**Description of the task:** Copy, from the data below, every line that has "hasta" in it.
*** Block opens ***
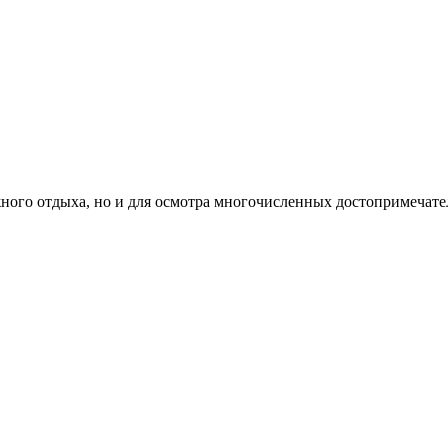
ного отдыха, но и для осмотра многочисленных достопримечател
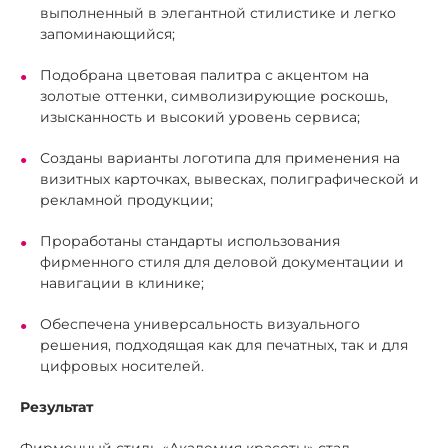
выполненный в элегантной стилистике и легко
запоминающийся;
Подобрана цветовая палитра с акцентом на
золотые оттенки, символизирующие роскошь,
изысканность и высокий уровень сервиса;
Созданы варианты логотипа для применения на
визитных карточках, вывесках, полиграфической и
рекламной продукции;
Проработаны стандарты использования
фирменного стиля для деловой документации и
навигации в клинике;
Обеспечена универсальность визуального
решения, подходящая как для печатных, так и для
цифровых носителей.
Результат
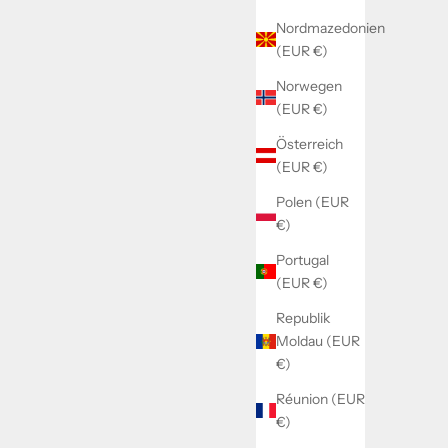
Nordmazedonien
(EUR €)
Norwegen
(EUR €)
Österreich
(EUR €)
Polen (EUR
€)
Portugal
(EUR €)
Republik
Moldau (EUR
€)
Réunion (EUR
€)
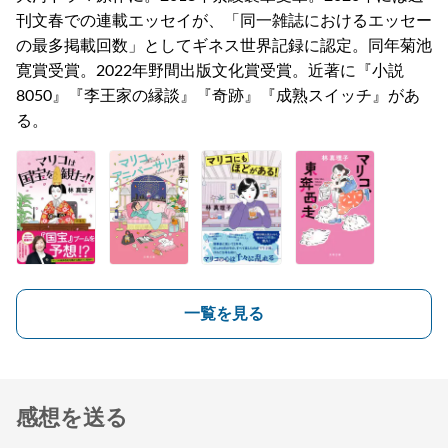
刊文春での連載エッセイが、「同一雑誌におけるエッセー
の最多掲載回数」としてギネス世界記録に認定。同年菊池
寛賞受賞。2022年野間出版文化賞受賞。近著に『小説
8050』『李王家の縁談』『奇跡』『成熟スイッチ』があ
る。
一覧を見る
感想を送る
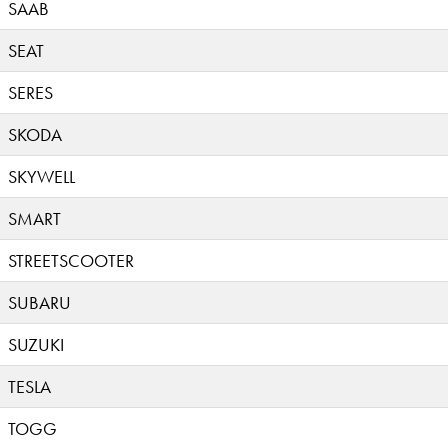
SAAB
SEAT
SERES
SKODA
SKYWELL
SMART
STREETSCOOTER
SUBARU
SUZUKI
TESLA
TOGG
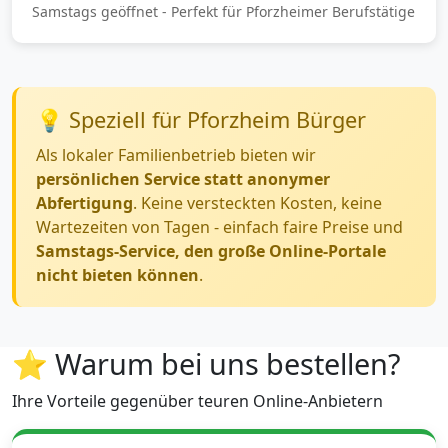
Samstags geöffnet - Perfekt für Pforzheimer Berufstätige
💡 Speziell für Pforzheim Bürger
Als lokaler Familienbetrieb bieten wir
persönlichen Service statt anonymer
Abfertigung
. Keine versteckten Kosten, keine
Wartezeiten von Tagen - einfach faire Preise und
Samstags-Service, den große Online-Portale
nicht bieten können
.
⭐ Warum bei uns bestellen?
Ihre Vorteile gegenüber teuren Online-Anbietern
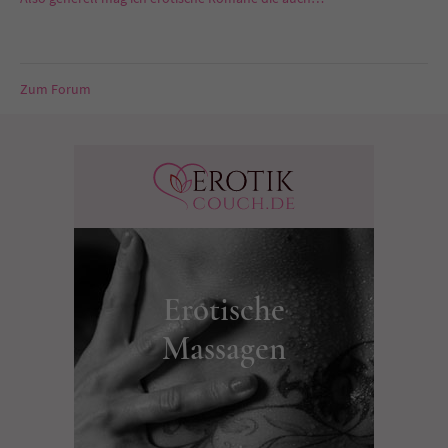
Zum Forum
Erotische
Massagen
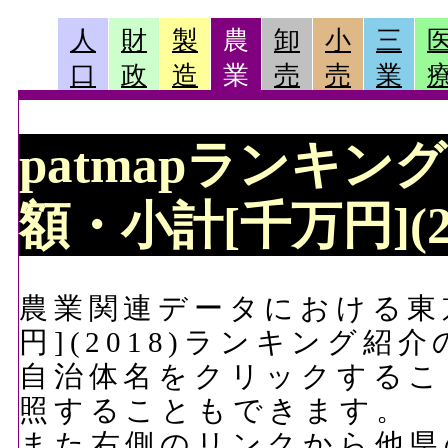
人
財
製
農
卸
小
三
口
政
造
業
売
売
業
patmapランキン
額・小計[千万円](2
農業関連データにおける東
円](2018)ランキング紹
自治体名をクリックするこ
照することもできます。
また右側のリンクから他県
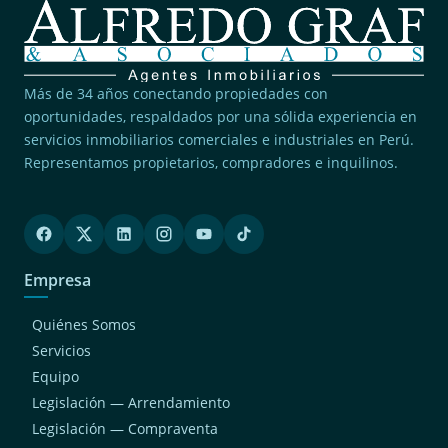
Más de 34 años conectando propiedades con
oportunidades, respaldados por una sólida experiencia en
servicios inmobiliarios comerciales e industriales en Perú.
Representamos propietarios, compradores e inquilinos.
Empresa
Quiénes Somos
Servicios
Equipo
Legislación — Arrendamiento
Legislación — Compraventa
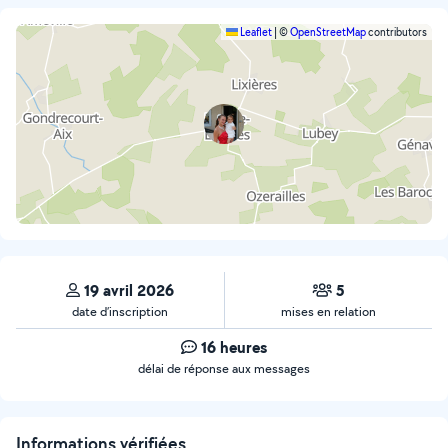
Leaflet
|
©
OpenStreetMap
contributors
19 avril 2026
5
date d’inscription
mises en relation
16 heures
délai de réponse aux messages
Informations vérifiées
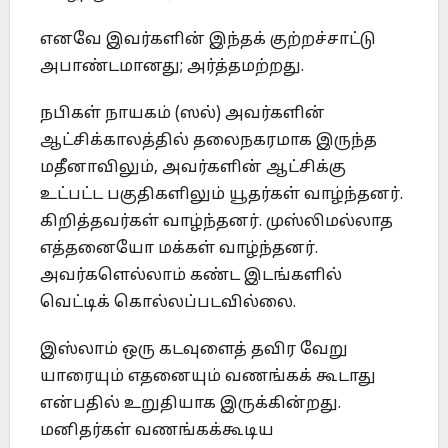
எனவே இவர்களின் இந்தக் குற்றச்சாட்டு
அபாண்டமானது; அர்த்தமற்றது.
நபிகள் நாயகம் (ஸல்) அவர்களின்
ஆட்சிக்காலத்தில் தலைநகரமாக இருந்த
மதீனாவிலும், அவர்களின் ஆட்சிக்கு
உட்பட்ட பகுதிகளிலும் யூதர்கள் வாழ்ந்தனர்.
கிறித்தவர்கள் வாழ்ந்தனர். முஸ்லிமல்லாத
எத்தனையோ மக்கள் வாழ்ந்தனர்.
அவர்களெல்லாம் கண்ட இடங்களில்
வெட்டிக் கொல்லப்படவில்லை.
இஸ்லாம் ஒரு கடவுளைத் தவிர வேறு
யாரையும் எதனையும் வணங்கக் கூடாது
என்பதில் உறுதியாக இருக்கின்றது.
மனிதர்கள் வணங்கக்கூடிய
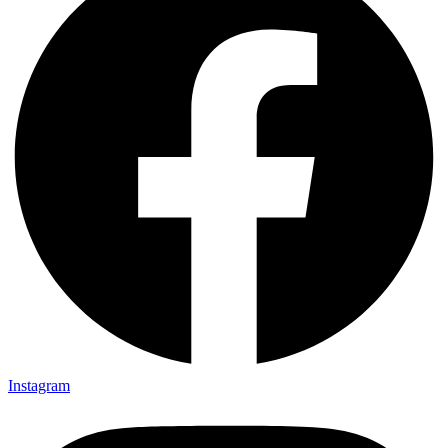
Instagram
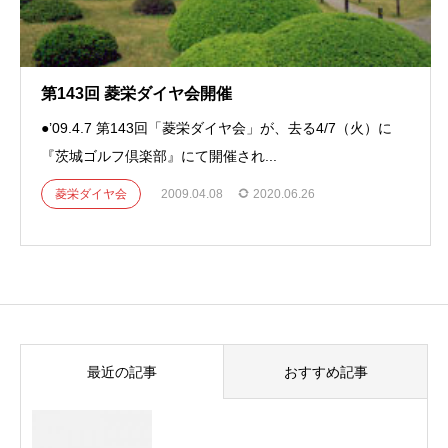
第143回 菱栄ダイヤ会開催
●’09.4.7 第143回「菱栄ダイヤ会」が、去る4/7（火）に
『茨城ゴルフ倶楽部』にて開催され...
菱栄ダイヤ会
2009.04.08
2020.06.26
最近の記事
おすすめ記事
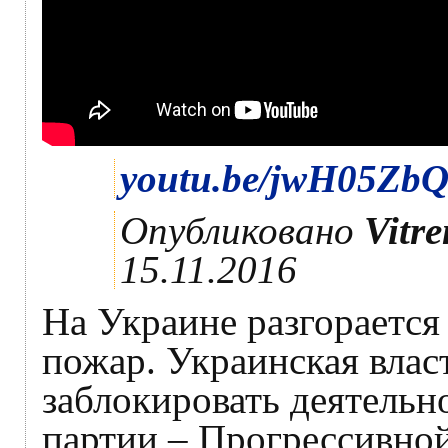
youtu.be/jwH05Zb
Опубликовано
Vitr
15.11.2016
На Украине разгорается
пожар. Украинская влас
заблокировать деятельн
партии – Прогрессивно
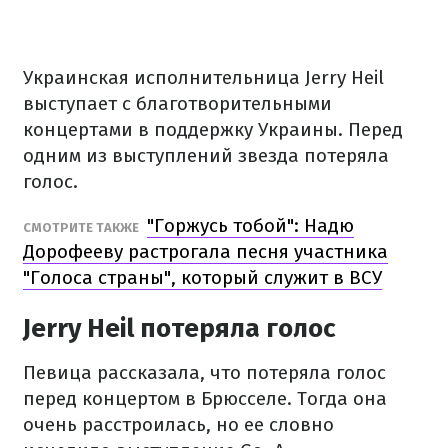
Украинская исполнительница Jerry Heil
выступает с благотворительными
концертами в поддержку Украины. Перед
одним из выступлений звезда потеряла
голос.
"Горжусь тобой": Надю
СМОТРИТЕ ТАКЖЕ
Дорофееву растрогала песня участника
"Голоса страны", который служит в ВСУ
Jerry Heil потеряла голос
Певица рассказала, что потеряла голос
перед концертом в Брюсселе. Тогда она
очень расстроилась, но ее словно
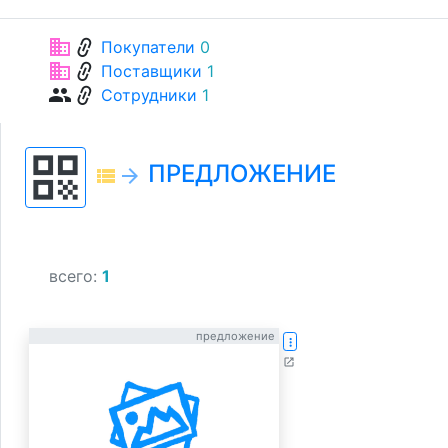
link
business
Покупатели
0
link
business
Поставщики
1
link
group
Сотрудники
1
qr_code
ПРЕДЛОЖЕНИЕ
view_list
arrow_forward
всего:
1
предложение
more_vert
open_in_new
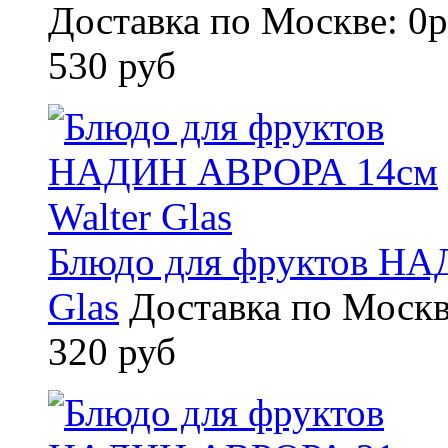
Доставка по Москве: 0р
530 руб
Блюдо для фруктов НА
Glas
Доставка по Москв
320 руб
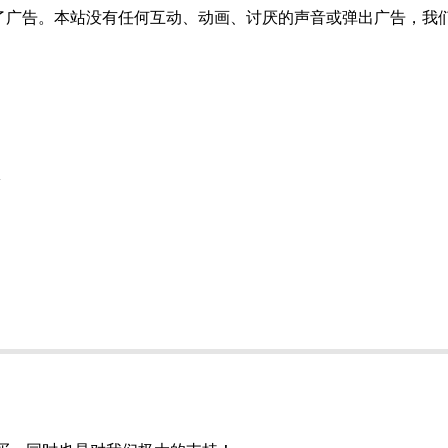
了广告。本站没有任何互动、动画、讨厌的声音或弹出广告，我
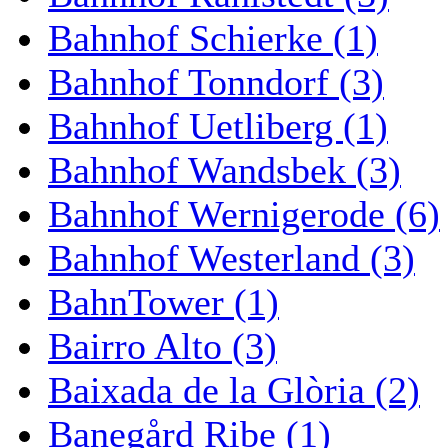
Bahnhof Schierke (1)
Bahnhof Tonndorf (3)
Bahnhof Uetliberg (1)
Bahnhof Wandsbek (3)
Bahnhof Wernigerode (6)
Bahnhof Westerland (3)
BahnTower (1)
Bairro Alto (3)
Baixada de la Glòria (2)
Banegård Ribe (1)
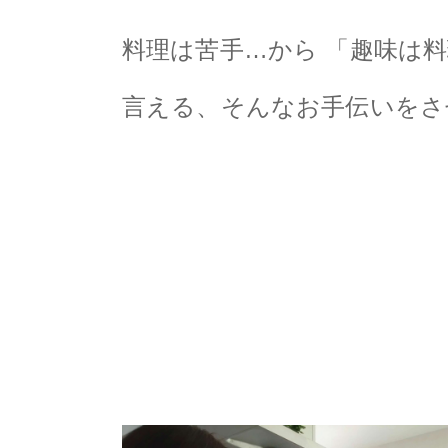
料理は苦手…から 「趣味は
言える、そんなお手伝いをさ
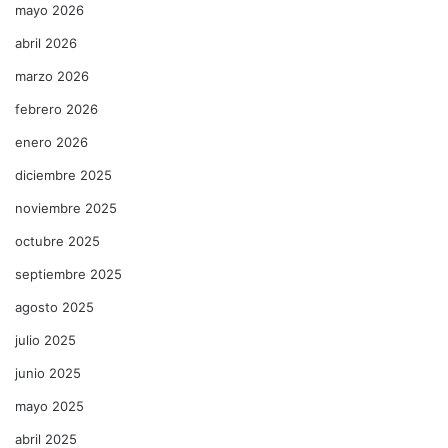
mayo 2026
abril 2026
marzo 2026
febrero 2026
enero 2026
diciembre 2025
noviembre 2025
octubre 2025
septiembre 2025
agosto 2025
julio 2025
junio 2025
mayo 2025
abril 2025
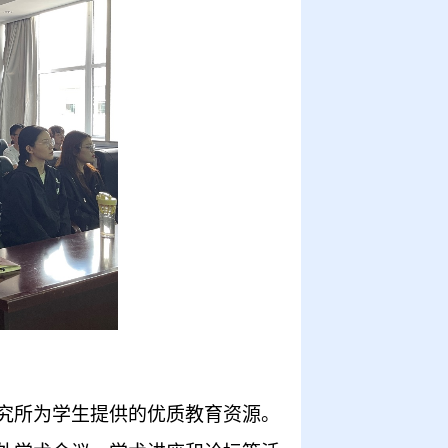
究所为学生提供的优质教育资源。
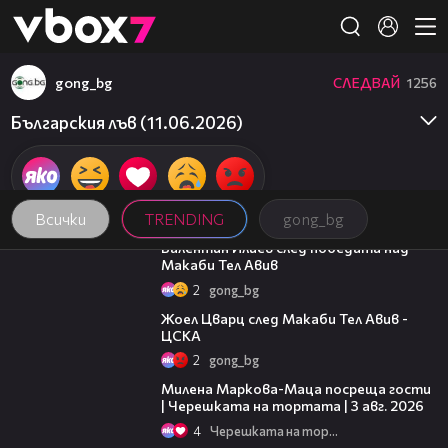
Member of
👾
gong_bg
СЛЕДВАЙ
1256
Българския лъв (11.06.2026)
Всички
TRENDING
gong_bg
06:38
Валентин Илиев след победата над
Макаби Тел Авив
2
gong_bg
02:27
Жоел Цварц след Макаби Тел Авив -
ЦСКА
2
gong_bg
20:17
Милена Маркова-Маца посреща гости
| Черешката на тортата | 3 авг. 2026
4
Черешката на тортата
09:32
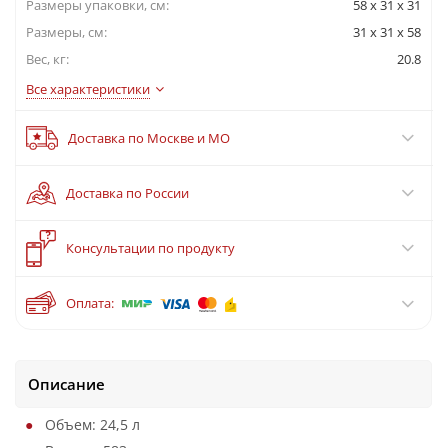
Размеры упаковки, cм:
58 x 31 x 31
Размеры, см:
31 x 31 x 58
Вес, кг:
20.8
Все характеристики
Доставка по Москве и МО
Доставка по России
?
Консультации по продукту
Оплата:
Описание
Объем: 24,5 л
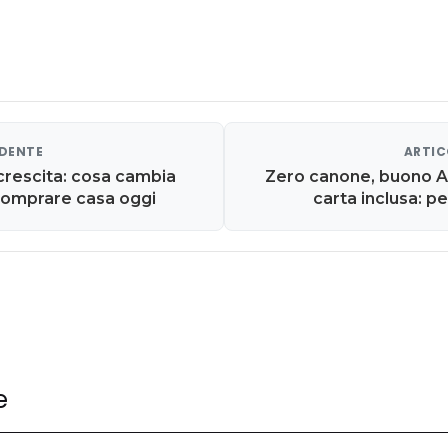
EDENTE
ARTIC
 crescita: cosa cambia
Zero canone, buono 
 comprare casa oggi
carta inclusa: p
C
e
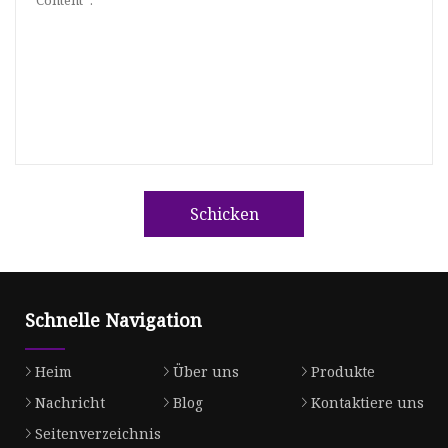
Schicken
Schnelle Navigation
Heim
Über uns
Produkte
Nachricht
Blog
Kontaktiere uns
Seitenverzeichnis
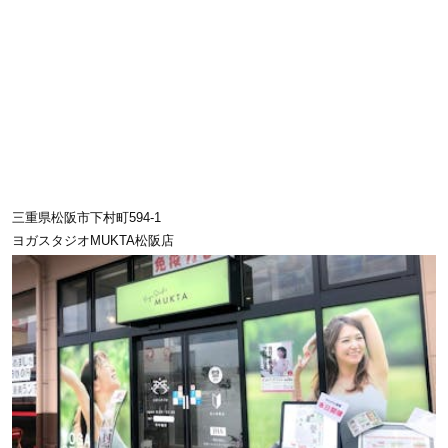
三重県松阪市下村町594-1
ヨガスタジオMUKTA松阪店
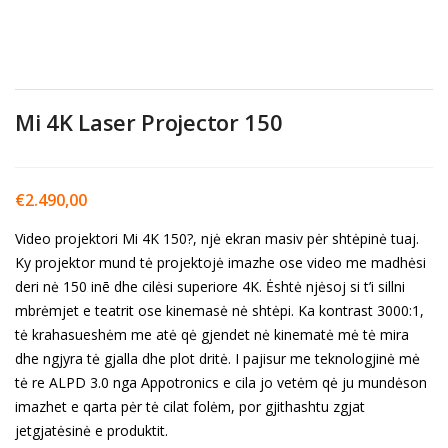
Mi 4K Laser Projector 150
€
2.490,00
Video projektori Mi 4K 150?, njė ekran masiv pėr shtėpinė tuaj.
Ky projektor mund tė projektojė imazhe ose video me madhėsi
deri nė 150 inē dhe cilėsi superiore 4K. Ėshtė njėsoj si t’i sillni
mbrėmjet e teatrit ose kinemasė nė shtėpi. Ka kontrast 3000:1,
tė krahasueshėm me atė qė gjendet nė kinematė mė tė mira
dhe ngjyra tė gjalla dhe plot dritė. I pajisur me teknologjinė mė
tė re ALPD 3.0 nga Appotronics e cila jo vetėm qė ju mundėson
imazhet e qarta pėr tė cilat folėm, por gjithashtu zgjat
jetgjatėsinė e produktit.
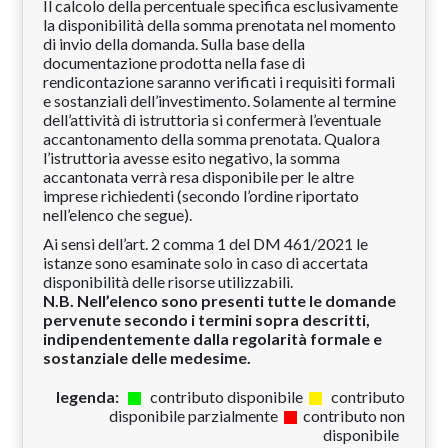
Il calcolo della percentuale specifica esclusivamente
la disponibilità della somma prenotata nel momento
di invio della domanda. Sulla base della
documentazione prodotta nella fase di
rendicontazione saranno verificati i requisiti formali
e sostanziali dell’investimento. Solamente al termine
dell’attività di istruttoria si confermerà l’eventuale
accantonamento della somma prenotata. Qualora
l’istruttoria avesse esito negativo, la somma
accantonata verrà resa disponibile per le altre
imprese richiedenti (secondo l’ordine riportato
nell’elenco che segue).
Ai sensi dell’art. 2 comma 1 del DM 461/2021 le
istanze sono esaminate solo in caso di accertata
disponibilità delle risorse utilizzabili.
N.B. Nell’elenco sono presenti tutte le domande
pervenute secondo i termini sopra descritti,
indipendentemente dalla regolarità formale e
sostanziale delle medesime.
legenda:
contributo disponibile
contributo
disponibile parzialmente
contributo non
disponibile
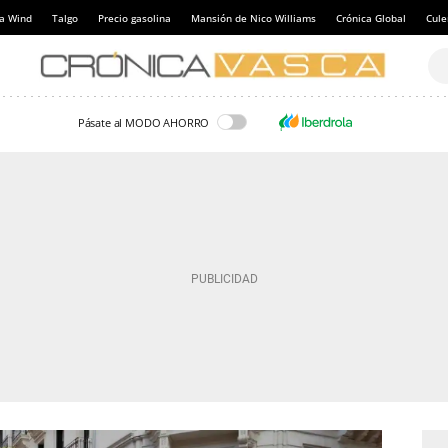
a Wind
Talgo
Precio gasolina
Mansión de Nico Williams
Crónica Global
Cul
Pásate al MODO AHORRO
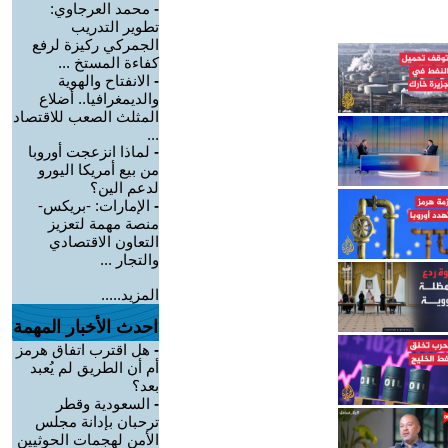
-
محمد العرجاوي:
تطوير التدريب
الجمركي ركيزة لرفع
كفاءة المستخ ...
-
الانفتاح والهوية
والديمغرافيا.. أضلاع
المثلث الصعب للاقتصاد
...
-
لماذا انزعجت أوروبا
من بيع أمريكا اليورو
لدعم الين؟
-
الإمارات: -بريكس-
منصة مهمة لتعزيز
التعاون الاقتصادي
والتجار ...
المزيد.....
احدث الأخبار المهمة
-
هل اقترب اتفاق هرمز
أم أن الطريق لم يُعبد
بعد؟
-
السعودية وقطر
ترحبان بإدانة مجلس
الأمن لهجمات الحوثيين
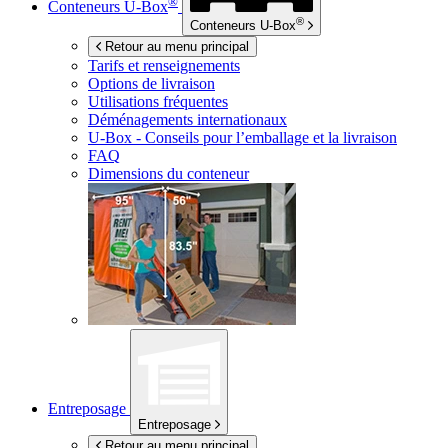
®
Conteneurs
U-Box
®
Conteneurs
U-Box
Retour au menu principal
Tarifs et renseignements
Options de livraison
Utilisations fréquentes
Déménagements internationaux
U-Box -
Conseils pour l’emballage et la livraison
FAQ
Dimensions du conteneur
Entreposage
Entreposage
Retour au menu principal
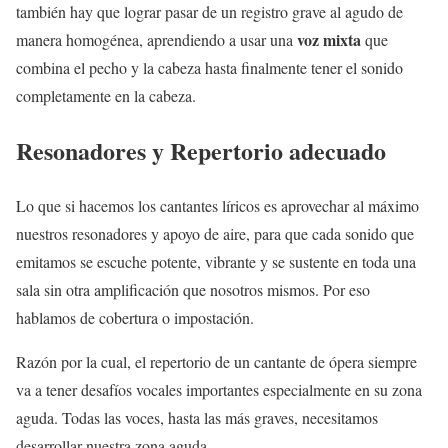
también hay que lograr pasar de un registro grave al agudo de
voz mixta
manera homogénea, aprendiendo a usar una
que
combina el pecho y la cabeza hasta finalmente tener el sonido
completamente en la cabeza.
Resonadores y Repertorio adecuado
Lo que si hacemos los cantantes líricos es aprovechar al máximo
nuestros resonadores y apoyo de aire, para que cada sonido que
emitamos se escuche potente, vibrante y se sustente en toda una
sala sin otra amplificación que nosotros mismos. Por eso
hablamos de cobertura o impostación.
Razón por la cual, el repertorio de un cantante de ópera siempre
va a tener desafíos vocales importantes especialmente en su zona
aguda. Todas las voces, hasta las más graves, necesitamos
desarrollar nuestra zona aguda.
*** Block closes ***
**Task answer:**
combina el pecho y la cabeza hasta finalmente tener el sonido
aguda. Todas las voces, hasta las más graves, necesitamos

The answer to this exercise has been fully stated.